3.2. The MMSE assessment
As presented in Table 2, the total MMSE scores in AD, CSVD group were significantly less than that of control group. There were significant differences in the domains of directional ability, attention and computing ability, delayed recall and visual perception (all P < .05), no significant differences were found in the domains of immediate memory and language (all P > .05).
Table 2.
Items | AD group (n = 62) | CSVD group (n = 63) | Control group (n = 65) | t | P |
Directional force | 5.03 ± 1.74∗ | 6.09 ± 1.14∗,# | 8.25 ± 1.09 | 6.985 | .009 |
Immediate memory | 2.75 ± 0.85 | 2.65 ± 0.79 | 2.89 ± 0.99 | 3.011 | .184 |
Attention and computing ability | 2.78 ± 0.92∗ | 2.24 ± 0.90∗,# | 4.17 ± 1.02 | 8.095 | .036 |
Delayed recall | 0.54 ± 0.19∗ | 0.56 ± 0.11∗ | 2.06 ± 0.46 | 4.423 | .013 |
Language | |||||
Denomination | 2.00 ± 0.00 | 2.00 ± 0.00 | 2.00 ± 0.00 | 1.000 | 1.000 |
Retell | 0.76 ± 0.19 | 0.50 ± 0.15∗,# | 0.77 ± 0.18 | 1.498 | .985 |
Read | 0.82 ± 0.21 | 0.79 ± 0.28# | 0.81 ± 0.15 | 1.845 | .092 |
Comprehension | 2.48 ± 0.53 | 2.13 ± 0.89∗,# | 2.50 ± 0.55 | 1.004 | .145 |
Writing | 0.46 ± 0.28 | 0.39 ± 0.22∗ | 0.55 ± 0.26 | 0.593 | .068 |
Visual perception | 0.62 ± 0.20∗ | 0.76 ± 0.15∗ | 1.00 ± 0.00 | 1.343 | .012 |
Total scores | 18.69 ± 5.14∗ | 17.83 ± 4.96∗ | 26.34 ± 6.97 | 19.38 | .007 |
AD = Alzheimer disease, CSVD = cerebral small vessel disease, MMSE = mini-mental state examination.
P < .05 when compared with control group.
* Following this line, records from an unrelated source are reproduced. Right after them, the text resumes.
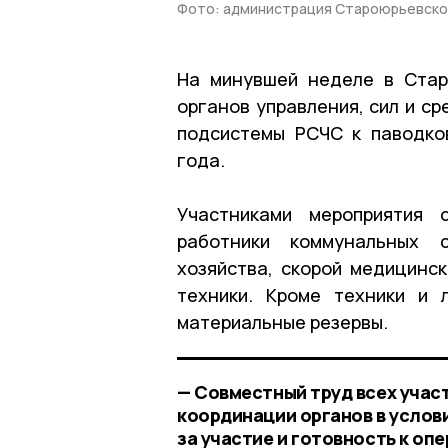
Фото: администрация Староюрьевско
На минувшей неделе в Стар
органов управления, сил и с
подсистемы РСЧС к паводко
года.
Участниками мероприятия 
работники коммунальных с
хозяйства, скорой медицинс
техники. Кроме техники и 
материальные резервы.
— Совместный труд всех учас
координации органов в услов
за участие и готовность к оп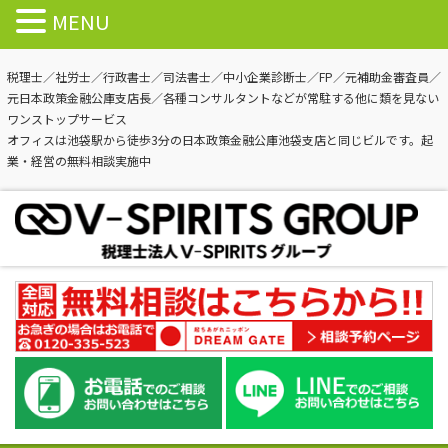
MENU
税理士／社労士／行政書士／司法書士／中小企業診断士／FP／元補助金審査員／
元日本政策金融公庫支店長／各種コンサルタントなどが常駐する他に類を見ない
ワンストップサービス
オフィスは池袋駅から徒歩3分の日本政策金融公庫池袋支店と同じビルです。起
業・経営の無料相談実施中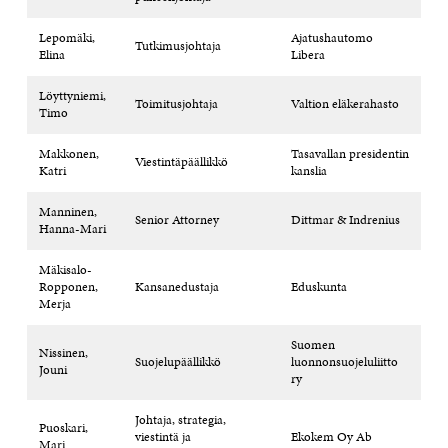
Lepomäki,
Ajatushautomo
Tutkimusjohtaja
Elina
Libera
Löyttyniemi,
Toimitusjohtaja
Valtion eläkerahasto
Timo
Makkonen,
Tasavallan presidentin
Viestintäpäällikkö
Katri
kanslia
Manninen,
Senior Attorney
Dittmar & Indrenius
Hanna-Mari
Mäkisalo-
Ropponen,
Kansanedustaja
Eduskunta
Merja
Suomen
Nissinen,
Suojelupäällikkö
luonnonsuojeluliitto
Jouni
ry
Johtaja, strategia,
Puoskari,
viestintä ja
Ekokem Oy Ab
Mari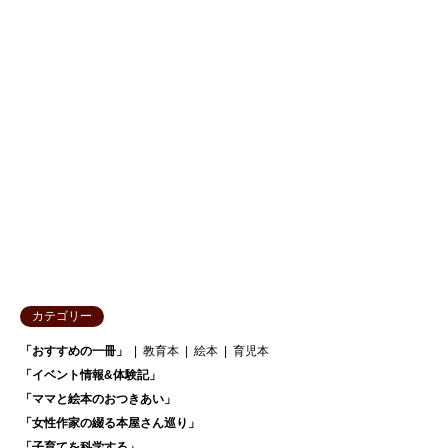
カテゴリー
「おすすめの一冊」
教育本
絵本
育児本
「イベント情報&体験記」
「ママと絵本のおつきあい」
「女性作家の綴る本屋さん巡り」
「子育てを科学する」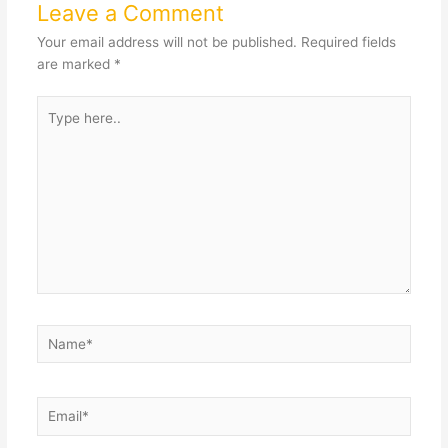
Leave a Comment
Your email address will not be published.
Required fields
are marked
*
Type
here..
Name*
Email*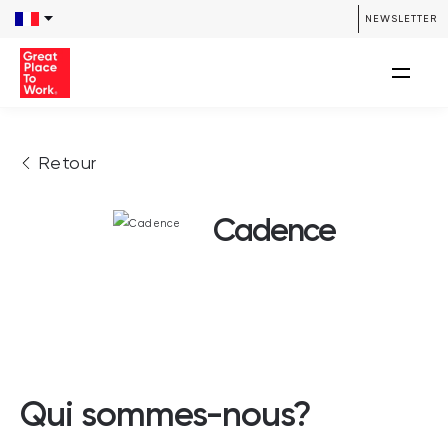
NEWSLETTER
Retour
Cadence
Qui sommes-nous?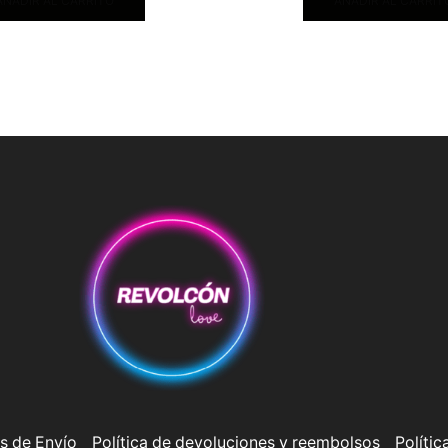
AÑADIR AL CARRITO
AÑADIR AL CARRIT
s de Envío
Política de devoluciones y reembolsos
Polític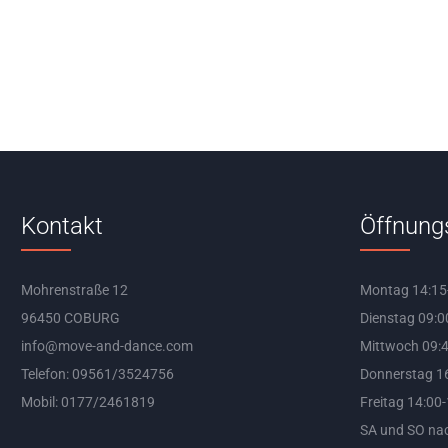
Kontakt
Öffnung
Mohrenstraße 12
Montag 14:15
96450 COBURG
Dienstag 09:0
info@move-and-dance.com
Mittwoch 09:4
Telefon: 09561/3524756
Donnerstag 16
Mobil: 0177/2461819
Freitag 14:00
SA und SO na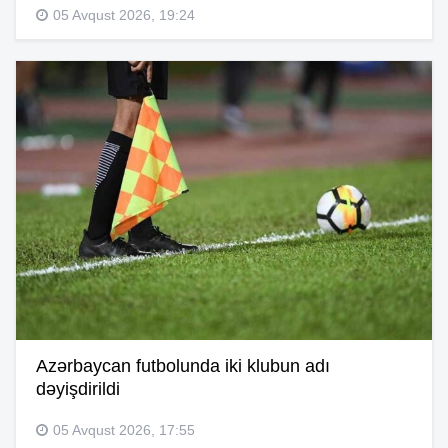
05 Avqust 2026, 19:24
Azərbaycan futbolunda iki klubun adı
dəyişdirildi
05 Avqust 2026, 17:55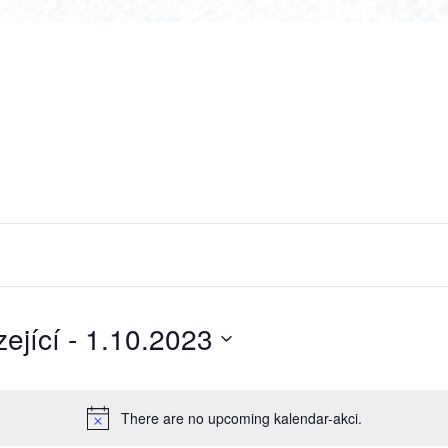
ející
 - 
1.10.2023
There are no upcoming kalendar-akci.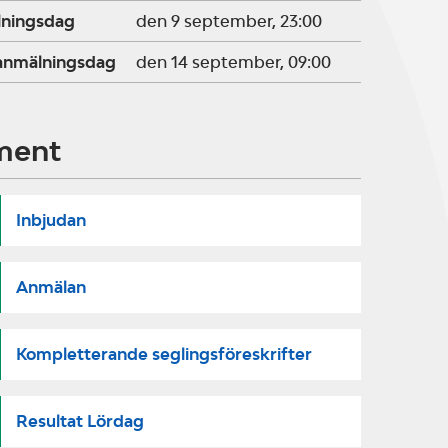
lningsdag
den 9 september, 23:00
ranmälningsdag
den 14 september, 09:00
ment
Inbjudan
Anmälan
Kompletterande seglingsföreskrifter
Resultat Lördag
P < .05 when compared with AD group.
3.3. The MoCA assessment
As presented in Table 3, the total MoCA scores in AD, CSVD group were significantly less than that of control group. There were significant differences in the domains of visual space and execution, immediate remember, attention and computing ability, language, delayed recall and directional ability (all P < .05), no significant difference was found in the domain of denomination (P = .141).
Table 3.
Items | AD group (n = 62) | CSVD group (n = 63) | Control group (n = 65) | t | P |
Visual space and execution | 2.43 ± 1.01∗ | 1.29 ± 0.25∗,# | 3.55 ± 1.13 | 1.995 | .004 |
Cube copy | 0.57 ± 0.12∗ | 0.23 ± 0.19∗,# | 0.95 ± 0.24 | 1.459 | .015 |
Line connection test | 0.09 ± 0.02∗ | 0.00 ± 0.00∗ | 0.53 ± 0.21 | 1.090 | .007 |
Picture clock test | 1.83 ± 0.75∗ | 0.97 ± 0.21∗,# | 2.44 ± 0.79 | 1.453 | .042 |
Denomination | 2.32 ± 0.95∗ | 2.29 ± 0.94∗ | 2.51 ± 0.81 | 1.118 | .141 |
Immediately remember (phase I) | 2.08 ± 0.77∗ | 2.01 ± 0.90∗,# | 3.64 ± 1.07 | 2.085 | .035 |
Immediately remember (phase II) | 3.45 ± 0.85∗ | 3.17 ± 1.04∗,# | 4.81 ± 0.98 | 3.552 | .028 |
Attention and computing ability | 3.96 ± 0.95∗ | 3.19 ± 1.35∗,# | 4.35 ± 0.72 | 1.989 | .015 |
Orderly read | 0.87 ± 0.14∗ | 0.73 ± 0.18∗ | 1.00 ± 0.00 | 1.085 | .041 |
Reversely read | 0.79 ± 0.21 | 0.48 ± 0.11∗,# | 0.90 ± 0.13 | 1.459 | .022 |
Attention | 0.53 ± 0.15∗ | 0.24 ± 0.08∗,# | 0.89 ± 0.35 | 0.980 | .028 |
Computing ability | 2.04 ± 0.97∗ | 1.75 ± 0.12∗ | 2.99 ± 0.84 | 1.442 | .044 |
Language | 1.38 ± 0.17∗ | 0.85 ± 0.28∗,# | 2.45 ± 0.92 | 1.408 | .039 |
Repeat | 1.02 ± 0.09∗ | 0.79 ± 0.21∗,# | 2.49 ± 0.85 | 0.986 | .009 |
Fluency | 0.28 ± 0.14∗ | 0.15 ± 0.09∗,# | 0.88 ± 0.30 | 1.152 | .028 |
Summary | 0.79 ± 0.11∗ | 0.28 ± 0.09∗,# | 1.07 ± 0.37 | 0.827 | .017 |
Delayed recall | |||||
Free recall | 0.29 ± 0.07∗ | 0.22 ± 0.05∗ | 2.99 ± 0.85 | 1.104 | .009 |
Directional ability | 3.58 ± 1.02∗ | 3.75 ± 0.95∗,# | 5.22 ± 1.17 | 2.251 | .015 |
Total scores | 14.62 ± 4.97∗ | 11.69 ± 3.19∗,# | 24.59 ± 6.51 | 10.352 | .011 |
AD = Alzheimer disease, CSVD = cerebral small vessel disease, MoCA = Montreal Cognitive Assessment Scale.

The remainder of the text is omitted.